I’m not saying this was good, just an interesting thing to note. I was one of the most popular tutors there, I usually had a waitlist. Part of me wonders if this is just because people like to be praised, and I initially was conflicted about it. Because, I had always thought that I was a good tutor because I was good at explaining things. And, also, I have read studies that show that Americans rank pretty far down in math skills, but always we’re always number 1 when it comes to self-confidence.
I don’t want to feel like I’m contributing to a generation of coddled kids, people who have really high self-esteem, but no real skills and no real sense that they have to work hard.
But, I think that the difference lies in the type of praise that you give. Carol Dweck’s research on this shows that there is a big difference between praising people for process versus for intrinsic qualities.

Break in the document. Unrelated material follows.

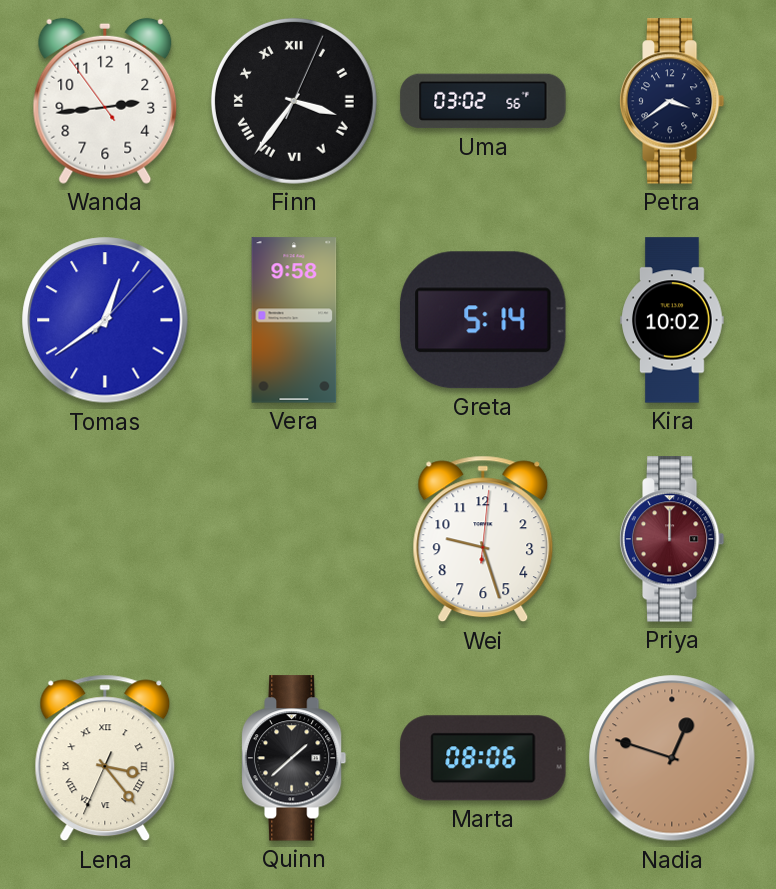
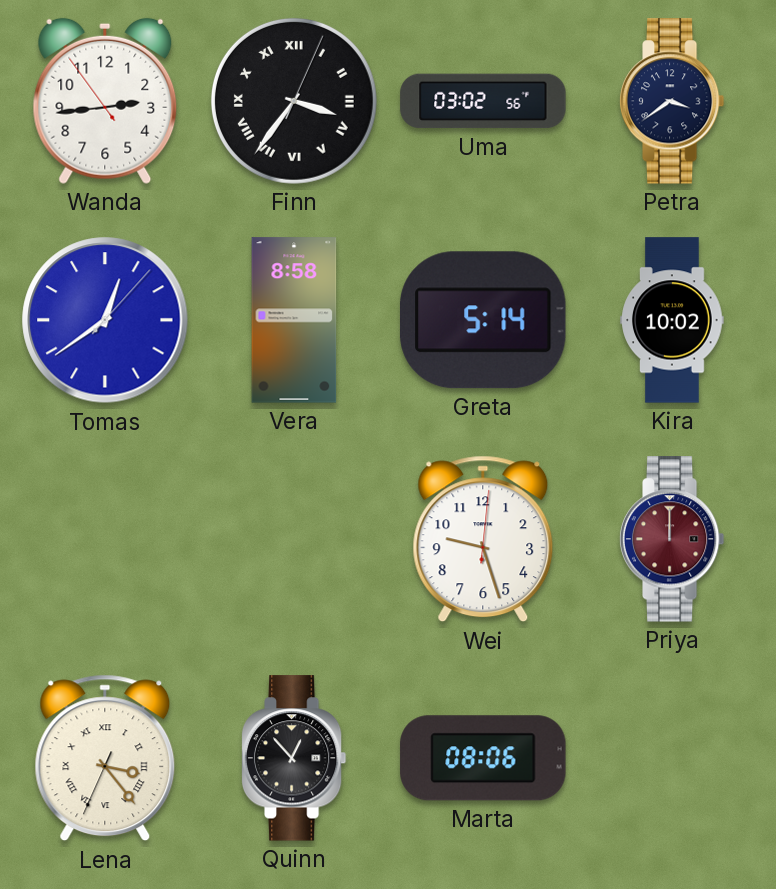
Vera: 9:58 -> 8:58
Quinn: 1:38 -> 12:53
Nadia: 12:48 -> none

If you praise someone by calling them “smart” for example, there’s nothing they can do about this. It actually leaves them powerless, and will hinder them in the future, because when they run into something hard, they may think that their smarts have run out. That’s actually what happened to me when I reached college level physics. I guess this is sort of a cliche, but up until that point math and science and school in general had been easy for me. I aced everything, and I understood it solidly. Then, when I got to physics, suddenly I was one of the only girls, and the math was really hard, and the concepts were hard, and the applications were even harder. And I thought “maybe I’ve gone as far as I can. Maybe everyone has a certain level they can achieve to and I’ve reached mine.” I almost switched majors, and during this struggle I completely lost touch with what I love about physics. It was hard, but I made it through with a 3.7 GPA, but the best thing that I got out of that was what Carol Dweck would call a “growth mindset.” I realized that success is about how hard you work, not how “smart” you are.
Usually, if something is harder for you than for others, it’s because you haven’t been as well prepared, or you’re in a tough situation, or you’ve just taken too big a jump. (trying to run when you’ve just learned to sit up.) But, people tend to think that if something is harder for them then they must be dumber, that they must have reached their limit.
The thing is, it doesn’t matter if this is true or not. All that matters is that if you have a growth mindset you are more likely to try to succeed. And if you try hard enough, you will probably succeed. I’m not saying that anyone can do anything, there are some things I am not at all suited to, but the important thing is to realize that you can get better. At anything. For example, I hate talking on the phone with new clients. It makes me really nervous, but I’m trying to see it as something I am improving at. And I am. Sloooowwwly. But, I’m no Kelly Kipoor. (sp?)
Anyway, I try to tailor my barrage of positive feedback to reflect this. I say things like “I like that you made the arrows on your diagram the right length.” Or, “that was a good idea to try using kinetic energy to solve the problem, do you know why that didn’t work well in this situation?”
And, it seems to work really well. It seems to help them increase their ability to stick with a problem that’s hard, and to stop saying things like “I’m bad at x” - that’s the worst, when they say that. I always point it out, and tell them they’re not allowed to say that anymore. They can say “I don’t know how to do x” or “I don’t like x” but not, “I’m bad at x”
I try to teach solely through positive feedback.
What do you think about positive feedback? Do you think kids have too much self-confidence? Do we worry about self-esteem too much?